**What you will do:**
In the data that follows, count the lines where "sähkönmyyntiehtoihin" appears, and write only the number.

Saved entries:
-=-=-

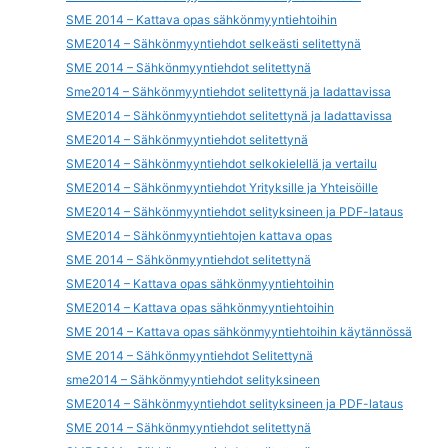
SME 2014 – Kattava opas sähkönmyyntiehtoihin
SME2014 – Sähkönmyyntiehdot selkeästi selitettynä
SME 2014 – Sähkönmyyntiehdot selitettynä
Sme2014 – Sähkönmyyntiehdot selitettynä ja ladattavissa
SME2014 – Sähkönmyyntiehdot selitettynä ja ladattavissa
SME2014 – Sähkönmyyntiehdot selitettynä
SME2014 – Sähkönmyyntiehdot selkokielellä ja vertailu
SME2014 – Sähkönmyyntiehdot Yrityksille ja Yhteisöille
SME2014 – Sähkönmyyntiehdot selityksineen ja PDF-lataus
SME2014 – Sähkönmyyntiehtojen kattava opas
SME 2014 – Sähkönmyyntiehdot selitettynä
SME2014 – Kattava opas sähkönmyyntiehtoihin
SME2014 – Kattava opas sähkönmyyntiehtoihin
SME 2014 – Kattava opas sähkönmyyntiehtoihin käytännössä
SME 2014 – Sähkönmyyntiehdot Selitettynä
sme2014 – Sähkönmyyntiehdot selityksineen
SME2014 – Sähkönmyyntiehdot selityksineen ja PDF-lataus
SME 2014 – Sähkönmyyntiehdot selitettynä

-=-=-

**Answer space:**
4